A financial institution typically issues ETNs to base returns on a market index. At maturity, the financial institution takes out fees and gives the investor cash based on the return of the index it is tracking. ETNs do not represent investor ownership of the securities but are merely paid a performance based on what the underlying index produces. The investors must trust that the issuing financial institution will make good on the return based on the underlying index.
Barclays Bank PLC first issued ETNs, and now many other issuers have entered the market, they are typically issued at $50.00 per share. Risks include but are not limited to an index that goes down (or does not go up enough to cover the fees), and the investor will receive a lower amount at maturity than what was initially invested.

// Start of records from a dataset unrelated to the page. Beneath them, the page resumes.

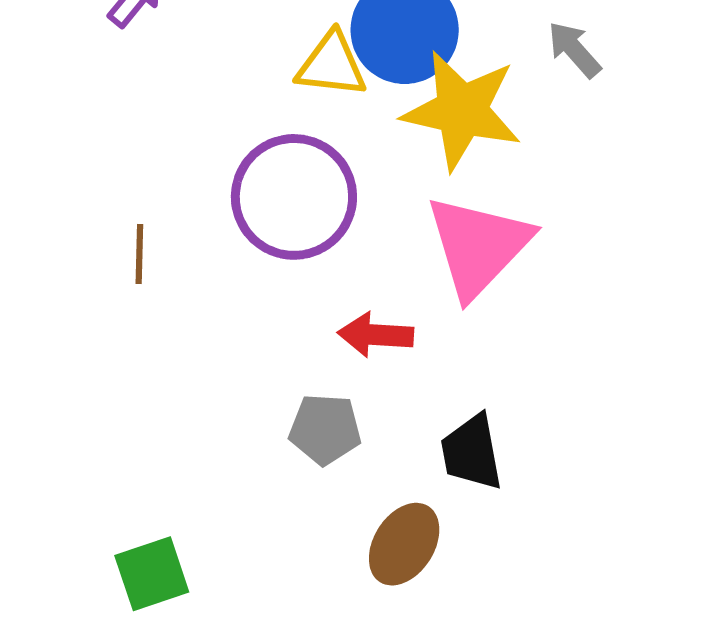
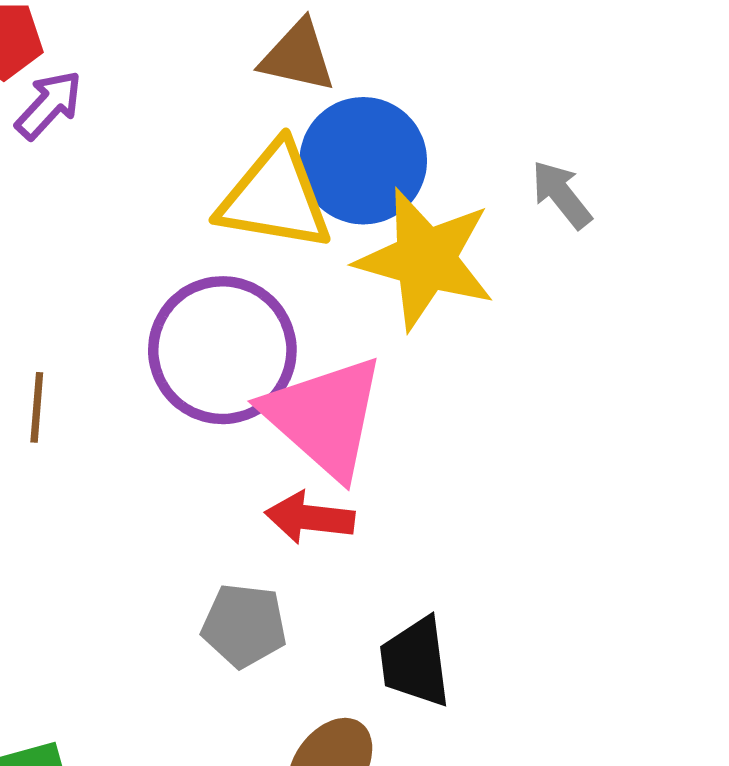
yellow triangle: (332, 65) -> (275, 197), size x1.4
pink triangle: (478, 246) -> (324, 417), moved, turned -35

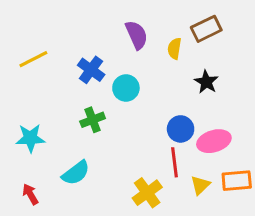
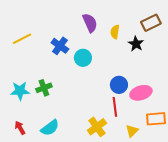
brown rectangle: (206, 29) -> (151, 23), moved
black star: (206, 82) -> (136, 44), moved
green cross: (93, 120) -> (44, 88), moved
cyan semicircle: (76, 173) -> (50, 128), moved
yellow triangle: (200, 185) -> (132, 131), moved

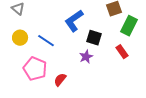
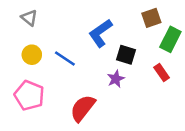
pink pentagon: (35, 69) -> (29, 95), moved
red semicircle: (60, 80) -> (83, 108), size x1.6

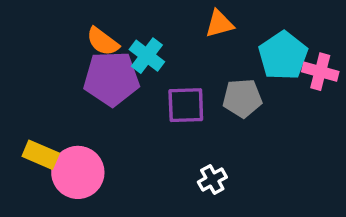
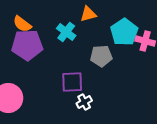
cyan cross: (147, 56) -> (66, 32), moved
purple square: (186, 105) -> (72, 82), moved

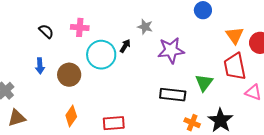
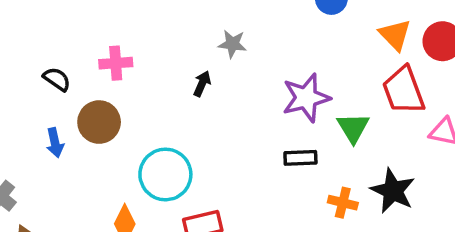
purple star: (171, 50) -> (306, 98), moved
cyan circle: (101, 55) -> (165, 174), moved
brown circle: (69, 75) -> (99, 122), moved
black rectangle: (173, 95) -> (300, 158), size x0.7

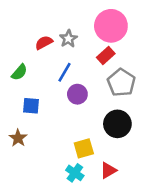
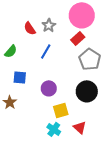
red semicircle: (44, 43) -> (30, 28), turned -96
purple circle: (77, 94) -> (49, 88), moved
red triangle: (108, 170) -> (80, 127), turned -48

The ETN’s ability to pay back the principal, plus any gain from the index being tracked, depends on the financial viability of the issuer. As a result, an ETN’s value is impacted by the credit rating of the issuer, and a downgrade in the credit rating of the issuer can cause a price decline even without a change in the underlying index. Additional risks include default risk, closure risk if the ETN can be closed before the maturity date. There could also be tracking risks, including tracking errors and other risks.